02-28-2018 11:23 AM - last edited on 02-28-2018 11:29 AM by ChrisHemedinger
I am using RSUBMIT method to distribute the jobs parallel. I have scenario where I am not able to find the solution.
1) I submitted the RSUBMIT blocks and distributed the jobs to different grids
2) due to some reason middle of the programs execution one of the grid node is unavailable/failed
Is there any way to find the unavailable/unresponsive/ Idle grid node?
03-01-2018 03:08 AM - edited 03-01-2018 03:10 AM
yours is a very good question. I think your answer is in checking the status of the Connect Spawner and the Object Spawner in every node of your grid.

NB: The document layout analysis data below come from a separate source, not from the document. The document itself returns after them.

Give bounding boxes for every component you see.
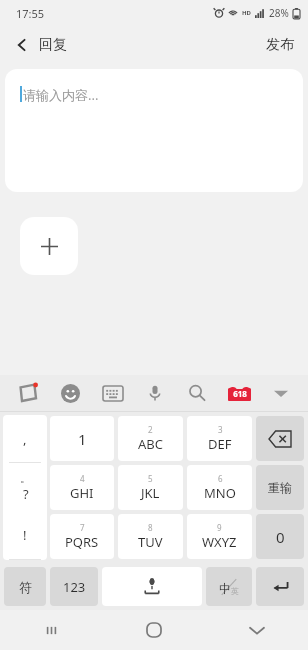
staticText: WXYZ xyxy=(202,533,237,551)
staticText: 7 xyxy=(80,522,85,533)
staticText: PQRS xyxy=(65,533,99,551)
staticText: DEF xyxy=(208,435,232,453)
button[interactable]: Recents xyxy=(0,610,102,650)
staticText: 4 xyxy=(80,473,85,484)
staticText: 3 xyxy=(218,424,223,435)
button[interactable]: 123 xyxy=(50,567,98,606)
staticText: 6 xyxy=(218,473,223,484)
button[interactable]: Search xyxy=(176,375,218,411)
button[interactable]: 9 xyxy=(187,514,252,559)
button[interactable]: 3 xyxy=(187,416,252,461)
button[interactable]: Sogou xyxy=(6,375,49,411)
button[interactable]: 。 xyxy=(3,463,47,511)
staticText: ! xyxy=(23,526,27,544)
staticText: 重输 xyxy=(268,480,292,495)
other: Back xyxy=(14,37,30,53)
button[interactable]: 618 promo xyxy=(218,375,260,411)
staticText: MNO xyxy=(204,484,236,502)
staticText: 符 xyxy=(19,579,32,595)
button[interactable]: Back xyxy=(0,36,77,54)
staticText: GHI xyxy=(70,484,94,502)
button[interactable]: 5 xyxy=(118,465,183,510)
staticText: 发布 xyxy=(266,36,294,54)
staticText: 17:55 xyxy=(16,6,45,21)
staticText: HD xyxy=(242,9,251,17)
staticText: 9 xyxy=(217,522,222,533)
button[interactable]: 0 xyxy=(256,514,304,559)
staticText: 2 xyxy=(148,424,153,435)
button[interactable]: 6 xyxy=(187,465,252,510)
button[interactable]: 发布 xyxy=(252,30,308,60)
staticText: 8 xyxy=(148,522,153,533)
staticText: 请输入内容... xyxy=(23,86,99,104)
button[interactable]: Voice input xyxy=(134,375,176,411)
button[interactable]: , xyxy=(3,415,47,462)
button[interactable]: 中 xyxy=(206,567,252,606)
button[interactable]: 请输入内容... xyxy=(5,69,303,192)
staticText: 0 xyxy=(276,527,285,547)
staticText: 英 xyxy=(231,586,239,596)
button[interactable]: 符 xyxy=(4,567,46,606)
button[interactable]: Hide keyboard xyxy=(205,610,308,650)
button[interactable]: Backspace xyxy=(256,416,304,461)
staticText: 中 xyxy=(219,581,231,596)
staticText: 618 xyxy=(233,388,247,399)
button[interactable]: 1 xyxy=(50,416,114,461)
button[interactable]: Emoji xyxy=(49,375,92,411)
button[interactable]: 4 xyxy=(50,465,114,510)
staticText: 123 xyxy=(63,578,86,596)
staticText: 回复 xyxy=(39,36,67,54)
button[interactable]: ! xyxy=(3,511,47,559)
staticText: JKL xyxy=(141,484,160,502)
button[interactable]: Home xyxy=(102,610,205,650)
staticText: TUV xyxy=(138,533,163,551)
button[interactable]: 8 xyxy=(118,514,183,559)
button[interactable]: Add image xyxy=(20,217,78,275)
button[interactable]: Space xyxy=(102,567,202,606)
button[interactable]: Keyboard xyxy=(92,375,134,411)
staticText: 。 xyxy=(20,471,31,485)
button[interactable]: 重输 xyxy=(256,465,304,510)
staticText: 1 xyxy=(78,429,87,449)
staticText: 28% xyxy=(269,6,289,20)
button[interactable]: Enter xyxy=(256,567,304,606)
staticText: ? xyxy=(23,485,29,503)
button[interactable]: Collapse keyboard xyxy=(260,375,302,411)
staticText: ABC xyxy=(138,435,163,453)
staticText: , xyxy=(23,430,27,448)
button[interactable]: 2 xyxy=(118,416,183,461)
staticText: 5 xyxy=(148,473,153,484)
button[interactable]: 7 xyxy=(50,514,114,559)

UI-wise, RTM or Grid Monitor will help you.
Now, command-line-wise, you could go for one of these options:
- check the logs of the spawners
- check the status of the services with ego commands
- Run a Gridtest_fast.sas or Gridtest.sas before executing your program https://support.sas.com/rnd/scalability/grid/download.html however I think this might be a bit overkilling if you plan to run it before every program.
Nevertheless, I think that besides the checks, you rather would configure High Availability (HA) in your grid environment, precisely to ensure that,if any grid or service goes down, the service will start in other machine for the time being. On this way, your programs should not fail.
For all of that and more, you can check:
Please note that most of those ways are for the administrators of your environment to execute. I mean, a programmer/user should not really be concerned about availability of the environment. If technical problems arise, you open a support ticket and other team would take care of it in your behalf.
03-01-2018 03:31 AM
Thanks for the reply.
We are not using the EG UI for submitting the SAS jobs. In this Scenario I can not event configure the (HA) and I can't check the logs of the spawners.
I have another question, Is there any way to find the allocated memory and available free memory a server (Grid node) grammatically or by commands?.
03-01-2018 03:39 AM
a couple of comments:
03-01-2018 04:07 AM
I am not authorized to run the commands. I asked to know that if any thing available or not? .
Mainly I am looking programmatic way to know the find the inactive grid server and available Free memory of the server.
03-01-2018 04:59 AM
I don't think you can, without running X commands or running commands directly on your server's shell interface.
To run X commands is a high level risk, hence the reason because it is normally disabled. It is normally enabled only for few high level users or administrators.
All above make my advise to stand: please align with your SAS or system administrators. Open communication with them and ensure they understand your challenge, which is, in the end and probably, the challenge of your company business.
03-01-2018 05:36 AM
Thank you JuanS_OCS. I also felt the same.
I have general question, Any way to submit the jobs only to particular grid node. We have four Grid nodes, I want to submit the rsubmit blocks to only one Grid node.
03-02-2018 11:24 PM
03-03-2018 09:36 PM - edited 03-03-2018 09:38 PM
"I have general question, Any way to submit the jobs only to particular grid node."
Setting up workload balancing is a SAS Admin task. I don't know why you would only want to use a single node but yes, that can be done by defining a queue which only hits a single node. Setting this up is a SAS Admin task so discuss your requirement with this person at your site.
For execution of 30 jobs in parallel: First of all the LSF queue you're using must allow for 30 jobs in parallel else whatever you set-up won't execute as parallel as you believe. Secondly: If possible use LSF to define your flows and define parallelism and job dependencies there.